Step 4: Wiring & Finishing
- Start by cutting a 2 meter length of 2 core flex (.75mm minimum for the UK). Strip the outer insulation of each end, You can do this with strippers or with a stanley knife just be very careful to make sure you don’t cut through the coloured layer if insulation on your live and neutral wires beneath.
- Feed one end through the back of your lamp base till it hits the centre, then draw it up through the hole in the middle. Bring enough through so you can comfortably wire in your lamp holder.

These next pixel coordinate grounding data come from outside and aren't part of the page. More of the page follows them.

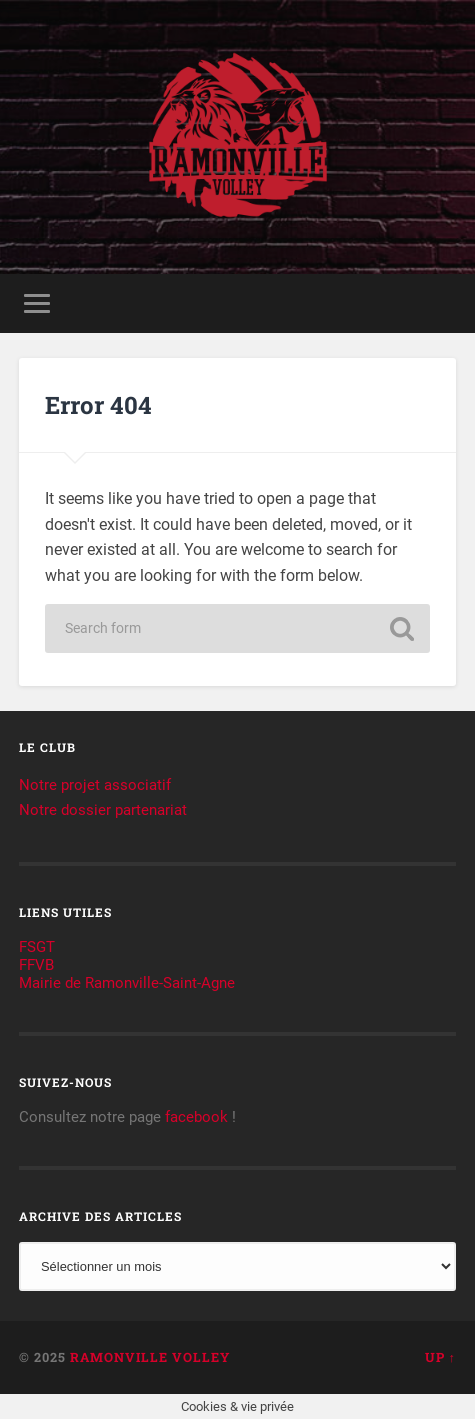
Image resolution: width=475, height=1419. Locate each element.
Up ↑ (440, 1357)
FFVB (36, 965)
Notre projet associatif (95, 785)
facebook (196, 1117)
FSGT (37, 947)
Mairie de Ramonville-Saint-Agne (127, 983)
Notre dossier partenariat (103, 810)
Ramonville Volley (150, 1357)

- Take your lamp holder apart. The construction of these vary across manufacturers, but you should have a separate part of the base (which we’re going to glue in place once the wiring is done) and a separate part where you actually wire it in.
- Look at the connectors inside – some are ‘push in’, and make me very nervous indeed! Surely ‘push in’ can just as easily mean ‘pull out’ too?!? I’ve had a few of these and always use a drop of solder to hold the wires in place. I prefer not to take chances with a live current.
- I prefer lamp holders where you screw the ends of the wires in place to keep them secure. Match up your live and neutral (the gold connector is live). Twist the exposed copper wires and bend them back on itself so the separate copper strands are tightly held together, before inserting into the connectors and screwing tightly/soldering into place.
- Screw in a bulb, fit your plug and run a quick function test, before unplugging from the mains and gluing the bottom of your lamp holder in place in the wooden base. Make sure this is 100% secure and wait at least 10 minutes before screwing in the wired element of the lamp holder, and pulling any excess flex out of the back of the wooden base.
- If you want to include an inline switch, you can fit it now. They seem to work differently depending on where you get them from.
- Some, you cut the flex completely in half; strip the ends and wire in in neutral and live to their own connectors. These screw in place securely and are simple and easy to fit. Just clip the cover on when you’re done.
- Others (which I’ve just accidentally purchased approximately a million of) require you to cut and strip only the live wire. You leave the neutral intact and feed it around the edge of the inside of the switch casing, and the live wire feeds into 2 connectors. These, apparently, are universally ‘push in’ and so for my part, require a drop of solder on each live connection to make sure it doesn’t slip out and kill somebody, or else develop a loose connection and burn the bl**dy house down…
- Once you’ve fitted your switch, carefully conduct another quick function test before finally fitting the whole job together
- Use short wood screws to attach your munsen ring backplates to the wooden base. Slot the bottle carefully over the bulb and lamp fitting.
- Place the constructed copper piping over the bottle, feeding the downwards-pointing piece of pipe which emerges from the T-join into the bottle neck. The bottom half should slot neatly into the secured munsen rings.
- Lastly, screw the top of the munsen rings tightly into place, holding the copper piping in place.
- As a final touch you can add individual embellishments, as I did with the Dalmore with a featured stag's head, or bee brooches for the JD honey etc. Thsi weekend I'm working on turning bottle caps and corks into built-in dimmer switches... I'll update if I manage to get it right!
Your super-cool, all-your-friends-will-want-one, (commemorative) steampunk bottle lamp is complete!